Same old IBM? Not exactly
IBM kicked off 2026 looking a lot more like a disciplined software-and-infrastructure machine than the sleepy legacy giant people love to joke about. Revenue climbed 6% in Q1, free cash flow grew 13%, and the company kept pointing to the same favorite buzzwords: hybrid cloud, AI, and mission-critical enterprise workloads.
The good stuff was where it should be
Software revenue rose 8%, powered by double-digit growth in data and Red Hat. Infrastructure was even spicier, up 12%, with IBM Z having a monster quarter and jumping 48%. That matters because IBM’s story is basically: if you’re running the stuff companies can’t afford to break, they’ll keep paying you.
AI, but make it enterprise-y
Arvind Krishna spent plenty of time on the AI pitch, and this wasn’t the “we have a chatbot too!” variety. IBM’s angle is more like: let the big models do their thing, but keep the sensitive and expensive workloads running on infrastructure clients actually trust. In other words, IBM wants to be the plumbing, the security guard, and the control room all at once.

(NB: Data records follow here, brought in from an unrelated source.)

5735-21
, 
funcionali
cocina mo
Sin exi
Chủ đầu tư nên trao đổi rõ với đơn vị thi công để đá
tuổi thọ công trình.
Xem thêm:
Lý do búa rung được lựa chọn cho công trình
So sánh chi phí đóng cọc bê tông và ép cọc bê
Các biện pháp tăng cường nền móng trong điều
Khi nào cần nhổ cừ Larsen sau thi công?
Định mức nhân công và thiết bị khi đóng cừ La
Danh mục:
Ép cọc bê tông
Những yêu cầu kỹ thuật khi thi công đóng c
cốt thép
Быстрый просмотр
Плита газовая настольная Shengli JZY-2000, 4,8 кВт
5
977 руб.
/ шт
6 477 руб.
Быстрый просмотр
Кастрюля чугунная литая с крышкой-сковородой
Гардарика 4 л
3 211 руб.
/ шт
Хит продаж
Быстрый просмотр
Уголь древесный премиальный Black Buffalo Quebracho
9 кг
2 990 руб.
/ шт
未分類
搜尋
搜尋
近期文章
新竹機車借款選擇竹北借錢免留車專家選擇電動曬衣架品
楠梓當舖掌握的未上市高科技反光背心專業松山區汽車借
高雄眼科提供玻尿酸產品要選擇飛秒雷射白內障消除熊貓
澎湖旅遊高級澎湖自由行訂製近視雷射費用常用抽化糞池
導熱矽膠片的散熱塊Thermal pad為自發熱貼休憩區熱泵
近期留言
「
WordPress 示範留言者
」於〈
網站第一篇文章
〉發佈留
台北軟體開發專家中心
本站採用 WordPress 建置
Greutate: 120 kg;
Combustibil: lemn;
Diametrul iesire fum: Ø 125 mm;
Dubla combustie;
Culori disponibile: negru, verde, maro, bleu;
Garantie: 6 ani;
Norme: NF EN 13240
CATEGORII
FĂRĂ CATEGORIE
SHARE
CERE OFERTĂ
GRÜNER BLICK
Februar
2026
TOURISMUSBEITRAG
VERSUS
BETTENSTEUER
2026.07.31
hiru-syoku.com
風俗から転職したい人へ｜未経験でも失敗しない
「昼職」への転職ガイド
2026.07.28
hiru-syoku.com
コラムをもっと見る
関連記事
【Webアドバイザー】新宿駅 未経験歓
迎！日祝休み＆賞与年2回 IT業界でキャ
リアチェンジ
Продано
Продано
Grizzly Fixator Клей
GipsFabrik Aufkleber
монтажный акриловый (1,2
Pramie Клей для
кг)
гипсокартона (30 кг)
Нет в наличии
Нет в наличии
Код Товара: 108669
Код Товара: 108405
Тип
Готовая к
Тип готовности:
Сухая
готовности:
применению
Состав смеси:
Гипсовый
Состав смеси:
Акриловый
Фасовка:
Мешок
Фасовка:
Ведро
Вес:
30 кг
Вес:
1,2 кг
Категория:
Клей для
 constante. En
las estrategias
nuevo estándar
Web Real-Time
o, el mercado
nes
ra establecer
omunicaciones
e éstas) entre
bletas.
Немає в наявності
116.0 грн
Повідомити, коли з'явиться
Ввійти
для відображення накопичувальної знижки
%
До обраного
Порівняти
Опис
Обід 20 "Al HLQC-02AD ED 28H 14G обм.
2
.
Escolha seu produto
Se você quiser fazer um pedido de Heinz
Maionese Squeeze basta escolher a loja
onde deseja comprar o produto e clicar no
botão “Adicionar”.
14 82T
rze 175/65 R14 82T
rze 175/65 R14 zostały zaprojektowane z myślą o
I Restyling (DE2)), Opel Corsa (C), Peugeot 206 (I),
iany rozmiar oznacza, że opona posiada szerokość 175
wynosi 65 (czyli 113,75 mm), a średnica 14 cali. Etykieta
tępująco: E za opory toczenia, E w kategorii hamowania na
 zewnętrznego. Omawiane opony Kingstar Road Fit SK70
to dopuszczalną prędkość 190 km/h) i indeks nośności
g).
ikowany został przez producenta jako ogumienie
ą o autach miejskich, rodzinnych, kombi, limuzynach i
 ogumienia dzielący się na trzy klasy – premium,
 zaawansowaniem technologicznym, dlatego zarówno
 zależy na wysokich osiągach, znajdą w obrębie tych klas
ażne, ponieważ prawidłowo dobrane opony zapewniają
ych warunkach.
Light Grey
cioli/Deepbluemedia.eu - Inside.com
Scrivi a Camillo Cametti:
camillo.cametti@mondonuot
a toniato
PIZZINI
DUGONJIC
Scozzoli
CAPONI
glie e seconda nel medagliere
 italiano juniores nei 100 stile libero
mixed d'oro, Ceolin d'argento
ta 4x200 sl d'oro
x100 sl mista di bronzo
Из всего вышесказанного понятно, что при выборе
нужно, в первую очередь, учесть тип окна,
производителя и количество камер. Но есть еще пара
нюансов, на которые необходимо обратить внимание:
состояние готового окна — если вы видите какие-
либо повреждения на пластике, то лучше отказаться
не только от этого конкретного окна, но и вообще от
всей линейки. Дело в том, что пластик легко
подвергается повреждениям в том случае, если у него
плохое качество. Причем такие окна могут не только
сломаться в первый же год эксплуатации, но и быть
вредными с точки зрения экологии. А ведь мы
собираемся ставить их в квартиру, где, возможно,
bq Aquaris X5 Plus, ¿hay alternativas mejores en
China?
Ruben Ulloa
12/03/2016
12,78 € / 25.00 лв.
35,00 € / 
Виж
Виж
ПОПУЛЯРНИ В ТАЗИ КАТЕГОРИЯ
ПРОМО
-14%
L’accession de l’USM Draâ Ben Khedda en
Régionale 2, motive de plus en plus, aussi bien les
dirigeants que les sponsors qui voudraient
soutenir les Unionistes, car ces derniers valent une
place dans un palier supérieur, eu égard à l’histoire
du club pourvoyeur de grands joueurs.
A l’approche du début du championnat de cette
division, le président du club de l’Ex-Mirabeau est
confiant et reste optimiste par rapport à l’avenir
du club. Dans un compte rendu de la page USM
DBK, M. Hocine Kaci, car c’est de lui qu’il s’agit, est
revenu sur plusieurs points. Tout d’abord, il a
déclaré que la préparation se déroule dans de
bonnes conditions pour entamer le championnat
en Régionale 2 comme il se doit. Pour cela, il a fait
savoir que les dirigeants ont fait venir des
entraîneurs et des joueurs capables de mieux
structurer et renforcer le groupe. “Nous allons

The outlook stays stubbornly upbeat
IBM said it still expects more than 5% revenue growth for the full year and sees free cash flow rising by $1 billion. It also flagged macro noise in Europe and the Middle East, but management sounded pretty comfortable that its client mix and geographic diversity can absorb the bumps.
Big picture
IBM is still not the sexiest stock on the block. But if you like steady cash flow, enterprise AI exposure, and a company that can turn “old-school mainframe” into “AI platform” without blinking, this quarter gave you more reasons to pay attention.